LAHORE: The Punjab government, in a decisive policy shift, has formally replaced its outdated 66-year-old Annual Rental Value (ARV) system of property taxation with a Capital Value (CV)-based regime, marking a landmark moment in the province s fiscal and administrative landscape.

This transition, effective from January 1, 2025, was introduced through a series of amendments to the Punjab Urban Immovable Property Tax Act, 1958, passed as part of the Punjab Finance Act, 2024. Officials described the move as a historic structural reform that promises transparency, efficiency, and enhanced revenue potential without placing additional burden on the taxpayer. The reform, spearheaded by Secretary Excise and Taxation Punjab Muhammad Masood Mukhtar, an officer of the Pakistan Administrative Service, during his tenure emerged from a long-standing recognition that Punjab s property tax collection was woefully underperforming by both national and international standards. Despite being Pakistan s most populous province, Punjab s total property tax revenue lagged behind that of Chennai a city one-twelfth of its size. With property tax revenue contributing merely 0.05 percent to the GDP, compared to the 0.3 percent average across lower- and middle-income countries, the gap was glaring.

The ARV system had long been plagued by subjectivity, administrative discretion, and opportunities for manipulation. Tax assessments were based on estimated annual rental income determined by excise inspectors using variables such as locality category, occupancy status, and usage, all of which were vulnerable to human bias and underreporting. Valuation tables had not been meaningfully updated since 2014, creating fertile ground for revenue leakage and informal arrangements between assessors and taxpayers. With internal audit systems weak or non-existent, the system had effectively become a parallel political economy. The provincial government, alarmed by these inefficiencies and growing speculation that the Federal Board of Revenue might assume control over property tax, concluded that a fundamental overhaul was unavoidable. The reform s intellectual underpinnings were strengthened by empirical research conducted by a team of economists at the Lahore School of Economics. Using a data sample of over 20,000 properties, their simulations demonstrated that a CV-based system anchored in objective metrics such as plot area and DC-notified rates could not only eliminate discretion but also increase revenue, even at a lower nominal tax rate. These findings were subsequently reinforced through consultations with international partners including the World Bank, GIZ, and the Sub-National Governance (SNG) Programme. In a rare instance of policy-science alignment, the model s academic foundation served as a catalyst for formal adoption.

The role of Dr. Ali Cheema, Vice Chancellor of LUMS and a noted economist, was pivotal throughout the transition. His participation as a member of the provincial Resource Mobilization Committee (RMC) lent further intellectual weight and strategic guidance to the proposal. It was under his persuasive advocacy that the RMC granted in-principle approval to the transition, conditional upon its revenue neutrality and the assurance that no new financial burden would fall on existing taxpayers.

Following cabinet endorsement, the Excise & Taxation Department began the complex technical process of digitizing its valuation records, integrating them with the DC table maintained by the Board of Revenue. With nearly five million properties to reclassify, the challenge was formidable. A dedicated IT task force was established, and a Service Level Agreement was signed with the Urban Unit to modernize the backend systems. To enhance fairness, the government also replaced area-based exemptions with value-based thresholds. Under the new framework, properties valued under Rs5 million are fully exempt from tax ensuring that tax relief reaches genuinely low-income households instead of high-value properties occupying small plots in elite localities.

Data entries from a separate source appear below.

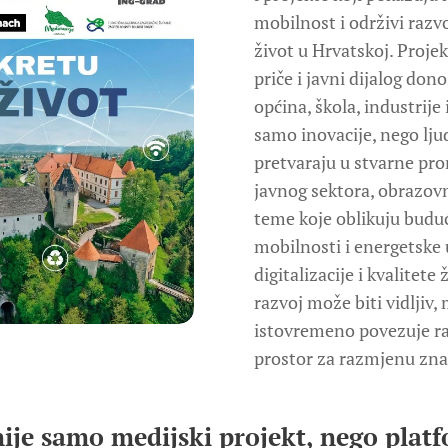
mobilnost i održivi razv
život u Hrvatskoj. Projek
priče i javni dijalog don
općina, škola, industrije
samo inovacije, nego ljudi
pretvaraju u stvarne pr
javnog sektora, obrazovn
teme koje oblikuju budu
mobilnosti i energetske 
digitalizacije i kvalitet
razvoj može biti vidljiv, 
istovremeno povezuje razl
prostor za razmjenu znan
ije samo medijski projekt, nego platf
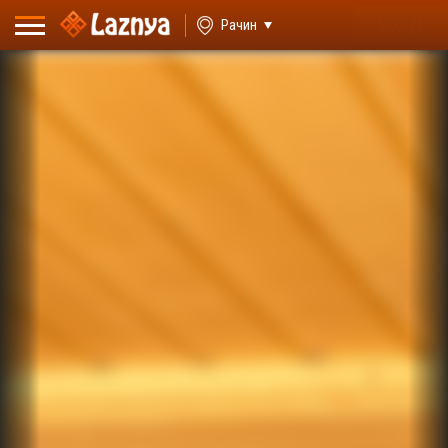
ВХІД
Рачин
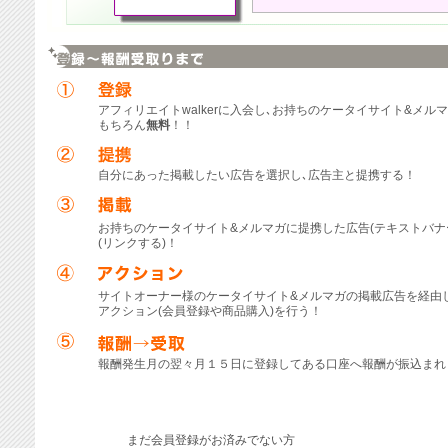
アフィリエイトwalkerに入会し､お持ちのケータイサイト&メル
もちろん
無料
！！
自分にあった掲載したい広告を選択し､広告主と提携する！
お持ちのケータイサイト&メルマガに提携した広告(テキストバナ
(リンクする)！
サイトオーナー様のケータイサイト&メルマガの掲載広告を経由
アクション(会員登録や商品購入)を行う！
報酬発生月の翌々月１５日に登録してある口座へ報酬が振込まれ
まだ会員登録がお済みでない方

Despite internal resistance from field formations, who stood to lose discretionary authority and illicit gains, the department pressed forward. In an innovative move, the reform package included a performance-based incentive scheme for tax officials and a whistleblower reward mechanism for the public. Officials who detect and recover evaded taxes will be eligible for compensation, as will citizens who report credible cases of underreporting or misclassification. This inclusive approach was further extended with the introduction of a self-assessment system, modeled after income tax regimes, which allows taxpayers to calculate and file their own property tax returns online thus fostering transparency, trust, and voluntary compliance.